To the first objection, I say nonsense. Any citizen has the right to observe and understand the workings of government, be they executive, legislative, or judicial. To suggest that those who are not attorneys will be unable to follow or make sense of the proceedings is condescending to the intelligence of those who take an interest in the Court. It also overlooks the sterling educational value of watching court in session over time, thus learning some of the ins and outs of protocol, rules of evidence, and the relevance of arguments.
To the second objection, I say nonsense. Justices and attorneys are professionals, steeped in the learning and structure of the law. Anyone who is so immature (or so insecure in the validity of their arguments) that they would set aside decorum and play to the audience, should not be a justice or an attorney in the first place. This isn't grade school.

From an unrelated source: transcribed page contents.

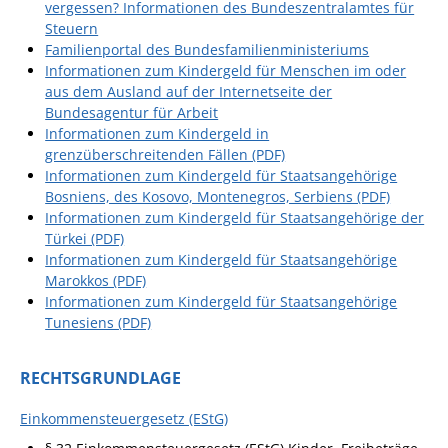
vergessen? Informationen des Bundeszentralamtes für
Steuern
Familienportal des Bundesfamilienministeriums
Informationen zum Kindergeld für Menschen im oder
aus dem Ausland auf der Internetseite der
Bundesagentur für Arbeit
Informationen zum Kindergeld in
grenzüberschreitenden Fällen (PDF)
Informationen zum Kindergeld für Staatsangehörige
Bosniens, des Kosovo, Montenegros, Serbiens (PDF)
Informationen zum Kindergeld für Staatsangehörige der
Türkei (PDF)
Informationen zum Kindergeld für Staatsangehörige
Marokkos (PDF)
Informationen zum Kindergeld für Staatsangehörige
Tunesiens (PDF)
RECHTSGRUNDLAGE
Einkommensteuergesetz (EStG)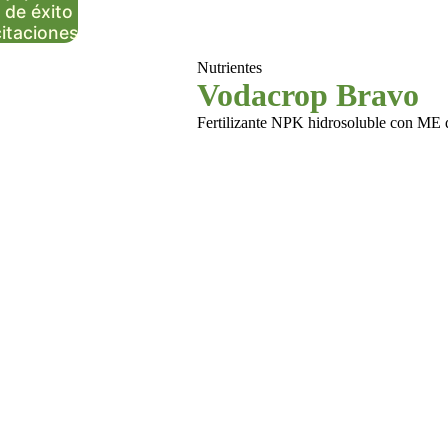
 de éxito
itaciones
Nutrientes
Vodacrop Bravo
Fertilizante NPK hidrosoluble con ME 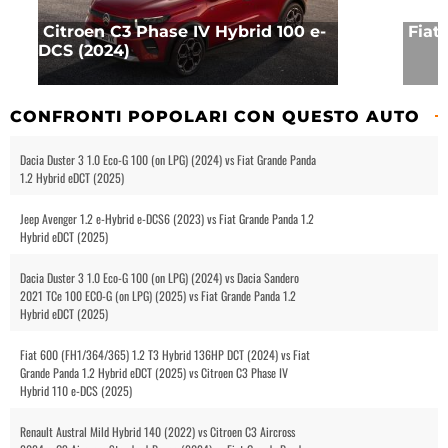
Citroen C3 Phase IV Hybrid 100 e-
Fiat
DCS (2024)
CONFRONTI POPOLARI CON QUESTO AUTO
Dacia Duster 3 1.0 Eco-G 100 (on LPG) (2024) vs Fiat Grande Panda
1.2 Hybrid eDCT (2025)
Jeep Avenger 1.2 e-Hybrid e-DCS6 (2023) vs Fiat Grande Panda 1.2
Hybrid eDCT (2025)
Dacia Duster 3 1.0 Eco-G 100 (on LPG) (2024) vs Dacia Sandero
2021 TCe 100 ECO-G (on LPG) (2025) vs Fiat Grande Panda 1.2
Hybrid eDCT (2025)
Fiat 600 (FH1/364/365) 1.2 T3 Hybrid 136HP DCT (2024) vs Fiat
Grande Panda 1.2 Hybrid eDCT (2025) vs Citroen C3 Phase IV
Hybrid 110 e-DCS (2025)
Renault Austral Mild Hybrid 140 (2022) vs Citroen C3 Aircross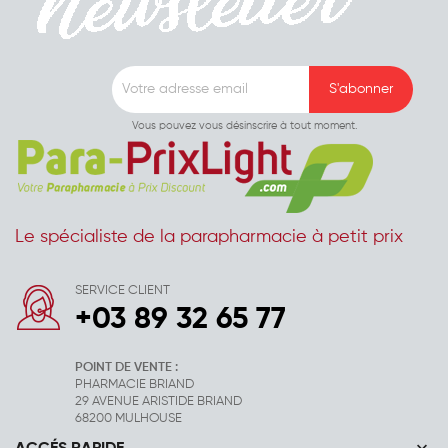
Vous pouvez vous désinscrire à tout moment.
Le spécialiste de la parapharmacie à petit prix
SERVICE CLIENT
+03 89 32 65 77
POINT DE VENTE :
PHARMACIE BRIAND
29 AVENUE ARISTIDE BRIAND
68200 MULHOUSE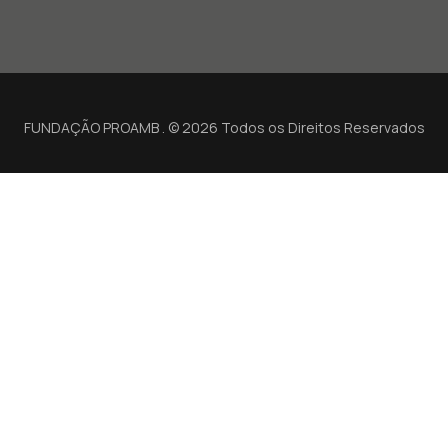
FUNDAÇÃO PROAMB . © 2026 Todos os Direitos Reservados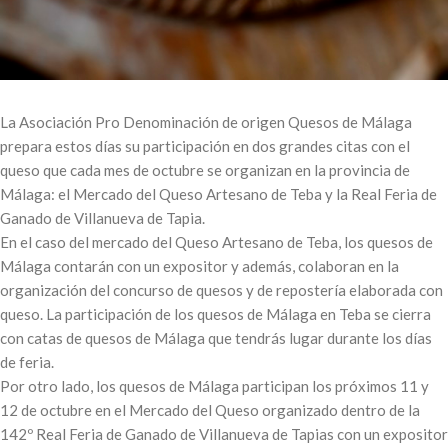
La Asociación Pro Denominación de origen Quesos de Málaga
prepara estos días su participación en dos grandes citas con el
queso que cada mes de octubre se organizan en la provincia de
Málaga: el Mercado del Queso Artesano de Teba y la Real Feria de
Ganado de Villanueva de Tapia.
En el caso del mercado del Queso Artesano de Teba, los quesos de
Málaga contarán con un expositor y además, colaboran en la
organización del concurso de quesos y de repostería elaborada con
queso. La participación de los quesos de Málaga en Teba se cierra
con catas de quesos de Málaga que tendrás lugar durante los días
de feria.
Por otro lado, los quesos de Málaga participan los próximos 11 y
12 de octubre en el Mercado del Queso organizado dentro de la
142º Real Feria de Ganado de Villanueva de Tapias con un expositor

I'm not alone in my perceptions. The Supreme Court of the United Kingdom and the Supreme Court of Canada both allow cameras in the courtroom, and in Canada they also allow live streaming over the Internet. Their experience has been positive. Even the UK and Canadian justices who were initially opposed, have come around to support video coverage. The only exception appears to be criminal trials before juries ~ the concern being that testifying witnesses might be intimidated if vested interests outside the courtroom knew the content of their testimony.